Journals

Inter-Asia Cultural Studies: The Asian Sixties Vol. 7 No. 4

Publication Date: Dec / 2006
Publisher: Routledge, Taylor & Francis

This collection in this issue of Inter-Asia Cultural Studies grew out of a double-panel sessionat the Centennial Conference on ‘Asian Horizons: Cities, States and Societies’ sponsored by the Faculty of Arts and Sciences and the Asia Research Institute at the National University of Singapore, held in Singapore in early August 2005. I had been interested for some time in organizing a special issue of Inter-Asia Cultural Studies on the Asian Sixties, and so was very grateful when Chua Beng-huat and Chen Kuan-hsing took the initiative in suggesting this conference as a venue for work on this topic. This issue would not have been possible without their efforts, not only in getting the support of the conference organizers for our panels and securing funding, but in suggesting several contributors and panel members. About half of the essays here were presented as papers in Singapore, and the others were recruited or submitted at, or after, the conference. The double panel and this issue represent the first collection devoted specifically to the Asian Sixties.
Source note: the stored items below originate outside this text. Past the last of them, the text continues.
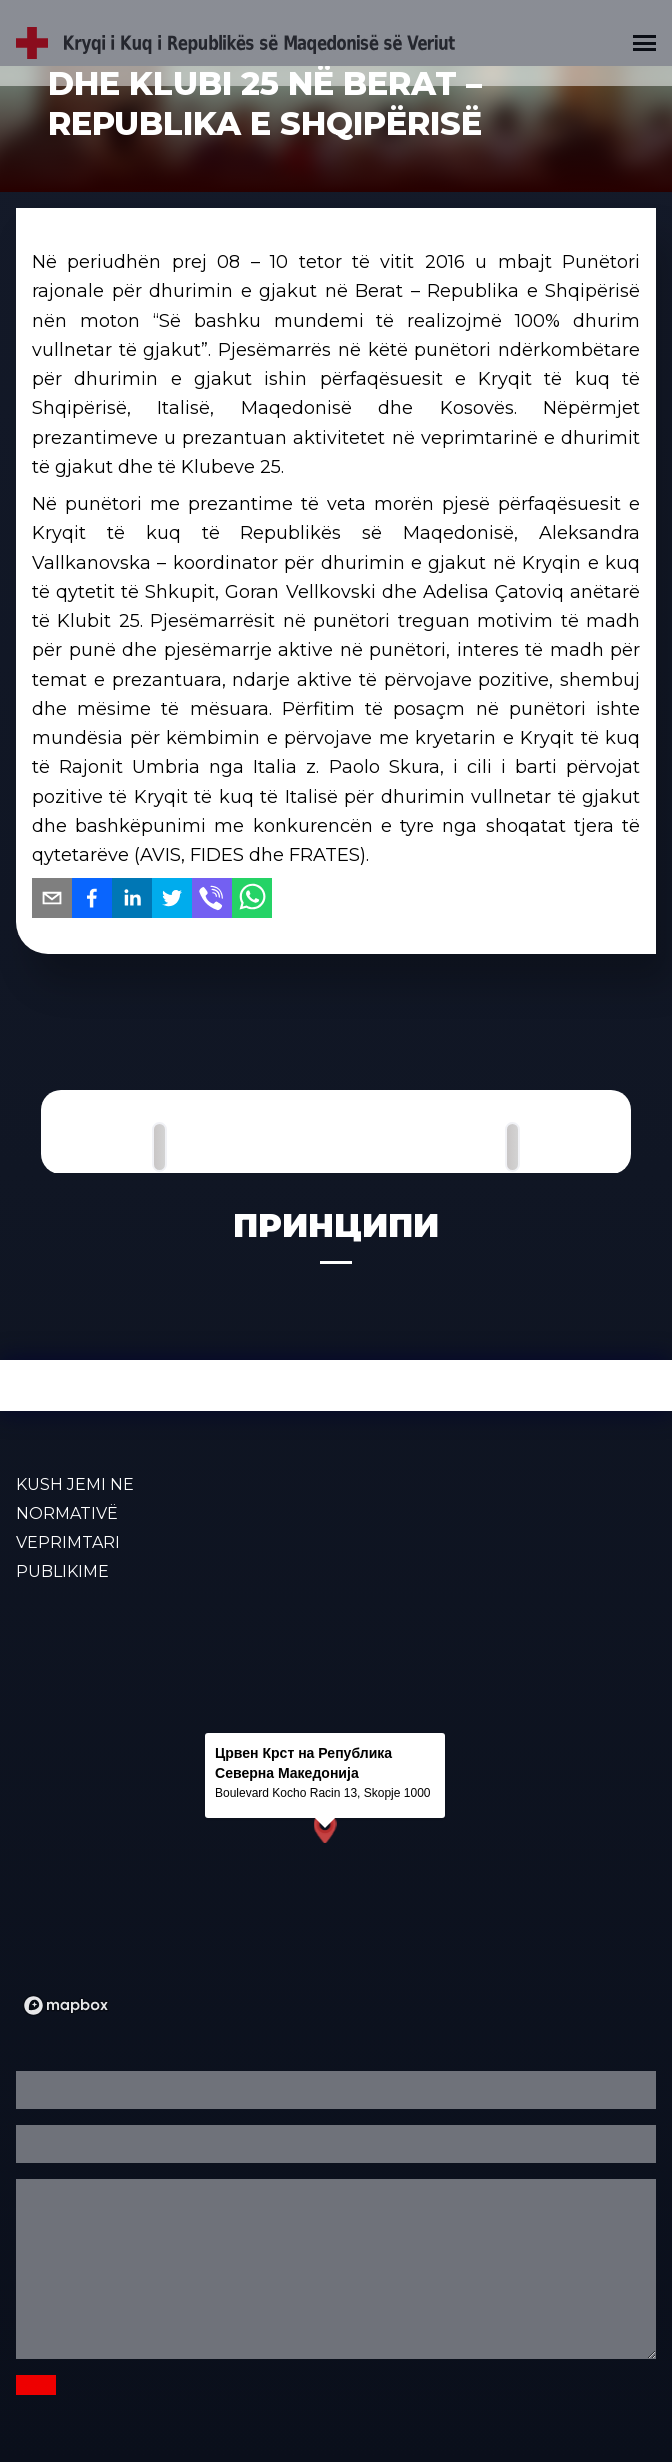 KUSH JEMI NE (75, 1484)
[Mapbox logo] (66, 2005)
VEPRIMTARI (68, 1542)
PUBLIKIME (62, 1571)
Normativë (67, 1513) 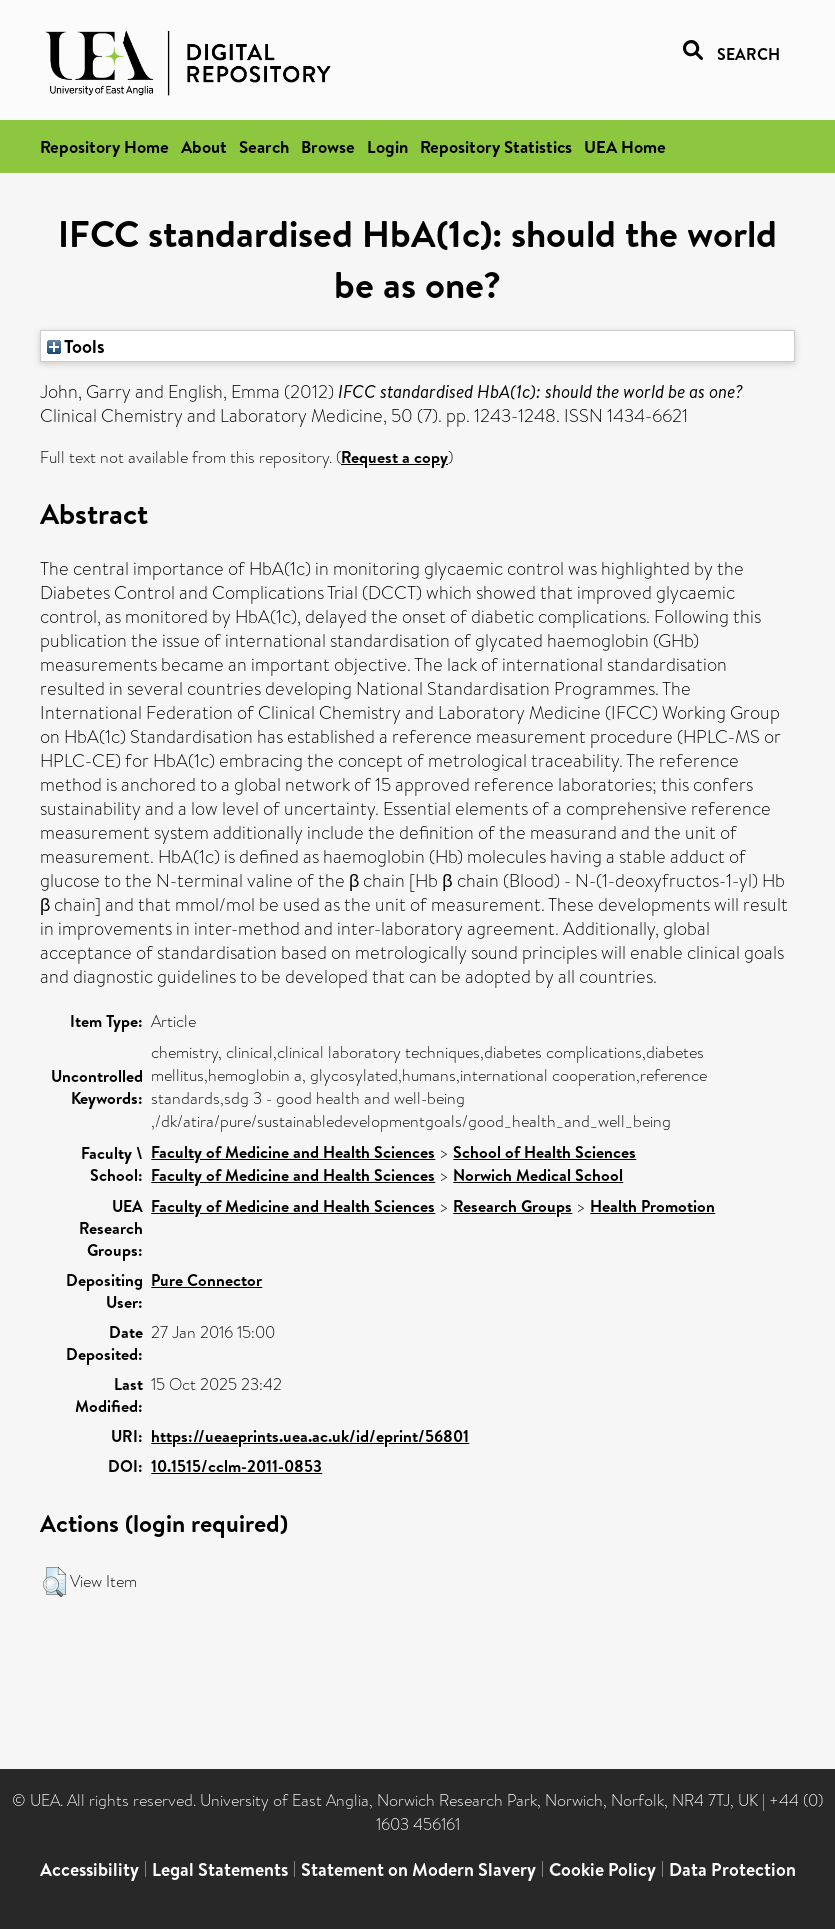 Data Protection (732, 1869)
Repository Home (104, 146)
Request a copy (394, 457)
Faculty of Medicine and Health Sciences (293, 1152)
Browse (328, 146)
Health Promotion (652, 1206)
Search (264, 146)
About (204, 146)
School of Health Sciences (544, 1152)
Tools (76, 346)
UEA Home (625, 146)
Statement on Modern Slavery (418, 1869)
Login (387, 146)
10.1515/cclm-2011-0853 (236, 1466)
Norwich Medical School (538, 1175)
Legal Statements (220, 1869)
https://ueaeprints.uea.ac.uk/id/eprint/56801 (310, 1436)
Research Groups (512, 1206)
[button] (54, 1582)
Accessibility (89, 1869)
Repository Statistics (496, 146)
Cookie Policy (602, 1869) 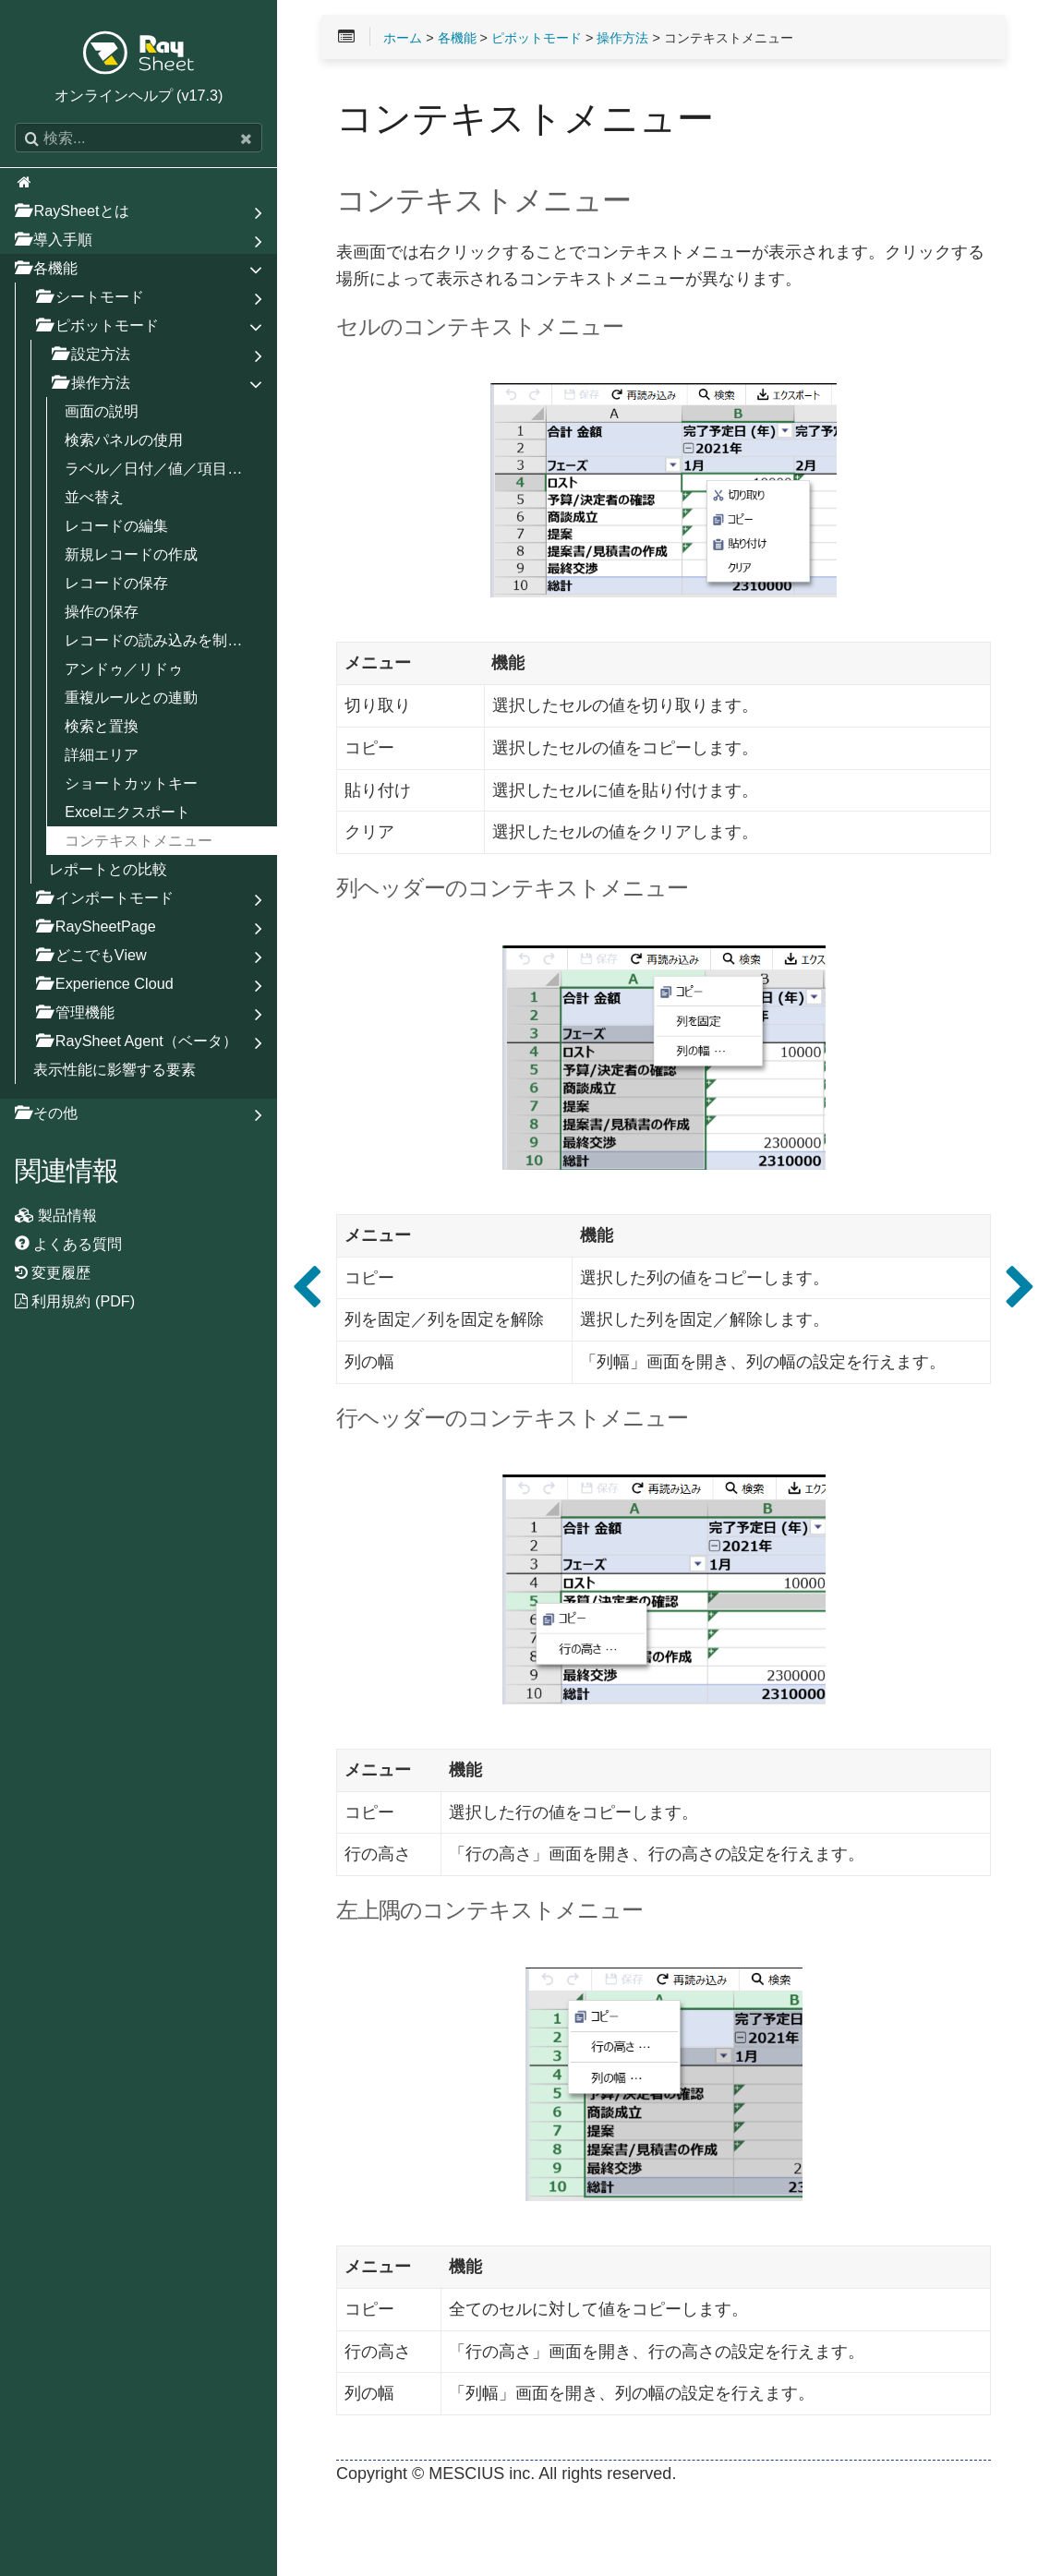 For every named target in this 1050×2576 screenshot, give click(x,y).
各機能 (457, 38)
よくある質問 (69, 1243)
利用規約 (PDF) (75, 1301)
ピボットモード (536, 38)
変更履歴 (53, 1272)
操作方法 (622, 38)
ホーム (402, 38)
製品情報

In the US and Europe, of course, what we might properly term the ‘Western Sixties’ are known simply as ‘the Sixties.’ Despite the worldwide salience of the war in Vietnam and of the Chinese Cultural Revolution in any consideration of the 1960s as a global phenomenon, in much of the world ‘the Sixties’ is still imagined as a western event – many would nominate Paris or Berkeley as the Capital of the World Sixties. Part of the impetus behind this collection was to remedy that perception, to suggest the centrality of Asia in any general consideration of the 1960s, and to put the Asian Sixties on the imaginative map. This has political resonance, of course, and we conceived this special issue as complementing the journal’s Bandung/Third Worldism special issue, edited by Hee-Yeon Cho and Kuan-hsing Chen and published in December 2005. That issue, while recognizing the historical specificity of Bandung and the Third World concept, also looked to that era for inspiration in guiding new regional imaginaries and new counter-hegemonic movements.